Lacquered kettle-shaped pottery from the latter half of Late Jomon period, Kakinoshima site (Photo: Cultural Properties Division, Lifelong Learning Department, Hakodate Municipal Board of Education). Lacquer seems to have been used for many decorative purposes as well as practical purposes in the Jomon, with red being the favoured colour.
Tanaka san uses urushi lacquer both because it is the safest and because it is the traditional way. Epoxies and modern kintsugi kits are great ways of having fun mending your ceramics, but we love using a material which has been used for thousands of years back to the Jomon era.

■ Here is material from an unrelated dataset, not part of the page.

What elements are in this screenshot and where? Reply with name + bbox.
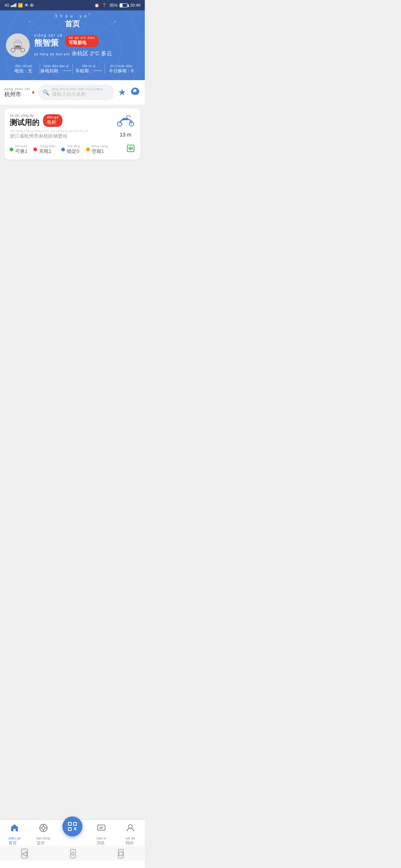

The different types of gold decoration in Kintsugi:
The big distinction here is between using a gold-coloured liquid and using actual precious metals. Kintsugi can use silver, 22k or 24k gold – each will bring its own character to a piece. We tend to choose 22k gold, the extra shine on 24k often jars against a glaze, whereas the soft lustre of 22k gold is a beautiful contrast against a vitrified glaze. The gold is delicately applied as a powder and our taste is to use a minimum of gold so that a mend looks like delicate tracery across the piece rather than a thick vein of gold.

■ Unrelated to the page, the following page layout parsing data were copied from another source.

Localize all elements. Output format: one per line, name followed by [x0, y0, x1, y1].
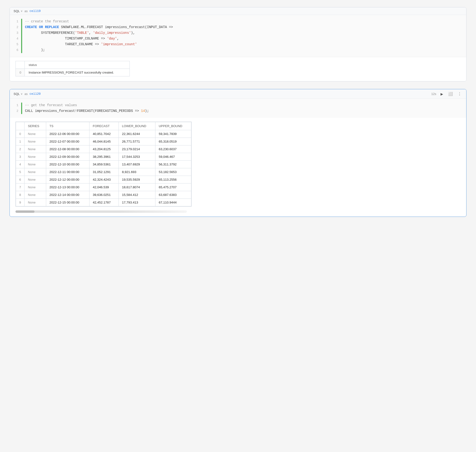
- row-forecast: 40,851.7042: [89, 130, 119, 138]
- data-table-row: 0None2022-12-06 00:00:0040,851.704222,36…: [16, 130, 191, 138]
- row-upper: 63,687.6383: [155, 191, 191, 199]
- row-forecast: 34,859.5361: [89, 161, 119, 168]
- row-ts: 2022-12-08 00:00:00: [46, 146, 89, 153]
- line-bar-2: [21, 25, 22, 30]
- row-upper: 56,311.3792: [155, 161, 191, 168]
- line-content-1: -- create the forecast: [25, 19, 466, 25]
- line-num-4: 4: [10, 36, 21, 41]
- row-upper: 67,110.9444: [155, 199, 191, 206]
- row-forecast: 42,324.4243: [89, 176, 119, 184]
- row-series: None: [25, 168, 46, 176]
- data-table-row: 7None2022-12-13 00:00:0042,046.53918,617…: [16, 184, 191, 191]
- row-ts: 2022-12-07 00:00:00: [46, 138, 89, 146]
- row-idx: 1: [16, 138, 25, 146]
- row-forecast: 38,295.3961: [89, 153, 119, 161]
- cell-20-header: SQL ∨ as cell20 12s ▶ ⬜ ⋮: [10, 89, 466, 99]
- line-bar-6: [21, 47, 22, 53]
- line-num-20-2: 2: [10, 108, 21, 114]
- row-series: None: [25, 176, 46, 184]
- result-row-0-status: Instance IMPRESSIONS_FORECAST successful…: [25, 69, 130, 76]
- col-upper-header: UPPER_BOUND: [155, 122, 191, 130]
- data-table-row: 3None2022-12-09 00:00:0038,295.396117,54…: [16, 153, 191, 161]
- col-ts-header: TS: [46, 122, 89, 130]
- code-line-5: 5 TARGET_COLNAME => 'impression_count': [10, 42, 466, 47]
- line-num-20-1: 1: [10, 103, 21, 108]
- code-line-2: 2 CREATE OR REPLACE SNOWFLAKE.ML.FORECAS…: [10, 25, 466, 30]
- row-idx: 5: [16, 168, 25, 176]
- row-lower: 18,617.8074: [119, 184, 155, 191]
- data-table-row: 8None2022-12-14 00:00:0039,636.025115,58…: [16, 191, 191, 199]
- line-num-2: 2: [10, 25, 21, 30]
- data-table-row: 1None2022-12-07 00:00:0046,044.814526,77…: [16, 138, 191, 146]
- row-ts: 2022-12-11 00:00:00: [46, 168, 89, 176]
- row-idx: 6: [16, 176, 25, 184]
- line-bar-5: [21, 42, 22, 47]
- cell-19-name: cell19: [30, 9, 41, 13]
- row-series: None: [25, 146, 46, 153]
- cell-19-type: SQL: [13, 9, 20, 13]
- table-scrollbar[interactable]: [15, 210, 187, 213]
- cell-20-header-right: 12s ▶ ⬜ ⋮: [431, 91, 463, 97]
- row-series: None: [25, 153, 46, 161]
- cell-19-as-label: as: [24, 9, 29, 13]
- code-line-6: 6 );: [10, 47, 466, 53]
- row-lower: 19,535.5929: [119, 176, 155, 184]
- row-forecast: 39,636.0251: [89, 191, 119, 199]
- row-lower: 13,407.6929: [119, 161, 155, 168]
- row-series: None: [25, 161, 46, 168]
- row-lower: 8,921.693: [119, 168, 155, 176]
- row-upper: 65,318.0519: [155, 138, 191, 146]
- cell-19-code: 1 -- create the forecast 2 CREATE OR REP…: [10, 15, 466, 57]
- line-num-1: 1: [10, 19, 21, 24]
- result-col-status: status: [25, 61, 130, 69]
- line-content-2: CREATE OR REPLACE SNOWFLAKE.ML.FORECAST …: [25, 25, 466, 30]
- table-scrollbar-thumb[interactable]: [15, 210, 34, 213]
- cell-20: SQL ∨ as cell20 12s ▶ ⬜ ⋮ 1 -- get the f…: [10, 89, 466, 217]
- line-content-3: SYSTEM$REFERENCE('TABLE', 'daily_impress…: [25, 30, 466, 36]
- row-forecast: 46,044.8145: [89, 138, 119, 146]
- line-bar-20-2: [21, 108, 22, 114]
- row-lower: 23,179.0214: [119, 146, 155, 153]
- row-ts: 2022-12-12 00:00:00: [46, 176, 89, 184]
- row-ts: 2022-12-15 00:00:00: [46, 199, 89, 206]
- line-content-5: TARGET_COLNAME => 'impression_count': [25, 42, 466, 47]
- row-upper: 59,046.467: [155, 153, 191, 161]
- cell-20-more-button[interactable]: ⋮: [457, 91, 463, 97]
- row-series: None: [25, 184, 46, 191]
- line-content-6: );: [25, 47, 466, 53]
- row-lower: 15,584.412: [119, 191, 155, 199]
- cell-20-dropdown-icon[interactable]: ∨: [21, 92, 23, 95]
- code-line-20-1: 1 -- get the forecast values: [10, 103, 466, 108]
- cell-19-result: status 0 Instance IMPRESSIONS_FORECAST s…: [10, 57, 466, 81]
- row-upper: 59,341.7839: [155, 130, 191, 138]
- cell-20-data-table-wrap: SERIES TS FORECAST LOWER_BOUND UPPER_BOU…: [15, 122, 192, 206]
- cell-19-code-lines: 1 -- create the forecast 2 CREATE OR REP…: [10, 19, 466, 53]
- line-num-6: 6: [10, 48, 21, 53]
- cell-20-code: 1 -- get the forecast values 2 CALL impr…: [10, 99, 466, 118]
- col-lower-header: LOWER_BOUND: [119, 122, 155, 130]
- cell-19-dropdown-icon[interactable]: ∨: [21, 10, 23, 13]
- row-idx: 3: [16, 153, 25, 161]
- line-bar-1: [21, 19, 22, 25]
- cell-20-screen-button[interactable]: ⬜: [447, 91, 454, 97]
- row-lower: 17,544.3253: [119, 153, 155, 161]
- cell-20-type: SQL: [13, 92, 20, 96]
- row-series: None: [25, 199, 46, 206]
- result-table-19: status 0 Instance IMPRESSIONS_FORECAST s…: [15, 61, 130, 76]
- cell-19: SQL ∨ as cell19 1 -- create the forecast…: [10, 7, 466, 81]
- row-ts: 2022-12-06 00:00:00: [46, 130, 89, 138]
- cell-20-header-left: SQL ∨ as cell20: [13, 92, 41, 96]
- cell-20-code-lines: 1 -- get the forecast values 2 CALL impr…: [10, 103, 466, 114]
- line-content-20-1: -- get the forecast values: [25, 103, 466, 108]
- row-upper: 63,230.6037: [155, 146, 191, 153]
- line-bar-4: [21, 36, 22, 42]
- row-idx: 8: [16, 191, 25, 199]
- cell-20-name: cell20: [30, 92, 41, 96]
- row-idx: 9: [16, 199, 25, 206]
- line-bar-3: [21, 30, 22, 36]
- code-line-1: 1 -- create the forecast: [10, 19, 466, 25]
- row-ts: 2022-12-09 00:00:00: [46, 153, 89, 161]
- cell-20-run-button[interactable]: ▶: [439, 91, 444, 97]
- cell-19-header-left: SQL ∨ as cell19: [13, 9, 41, 13]
- row-lower: 17,793.413: [119, 199, 155, 206]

“Liquid gold” or gold paint is included in many DIY kintsugi kits and is much easier to apply than gold powder. It can easily be brushed on with a paint brush and can also be wiped away if you make a mistake. It is also cheaper than using real gold! Kintsugi kits fulfil a purpose and can be a great way to mend your broken items if you are good with crafts, but it shouldn’t be confused with traditional kintsugi, after all the Kin in Kintusgi means gold!
If you are looking for a good quality kit try something like this from Oxford Kintsugi. She clearly states the limitations of the kit and whether the ingredients are food safe or not. Using Brass powder is also good practice for using gold in the future.
Once gold is applied, it is very hard to spot the difference between the different glues, but on some earthenware and pieces with a more porous glaze, you can see a faint yellow halo around the mend which is where the lacquer has seeped into the glaze. Also, if the gold is very smooth, it is very likely to be a synthetic glue with some type of liquid gold. It is very hard to get a completely smooth, flawless surface on a genuine kintsugi mend. Some menders use a synthetic glue to start with because it is cheaper and easier to set, and then they will add a layer of lacquer as a topcoat. Tanaka san doesn’t approve of this, as long as there is a chance that his customers will use his pieces as tableware, he will carry on using natural urushi. He follows the traditions from 700 years ago, which can be inefficient in time and money, but his professionalism means that even where you cannot see, he will make sure the work, technique and materials are top quality.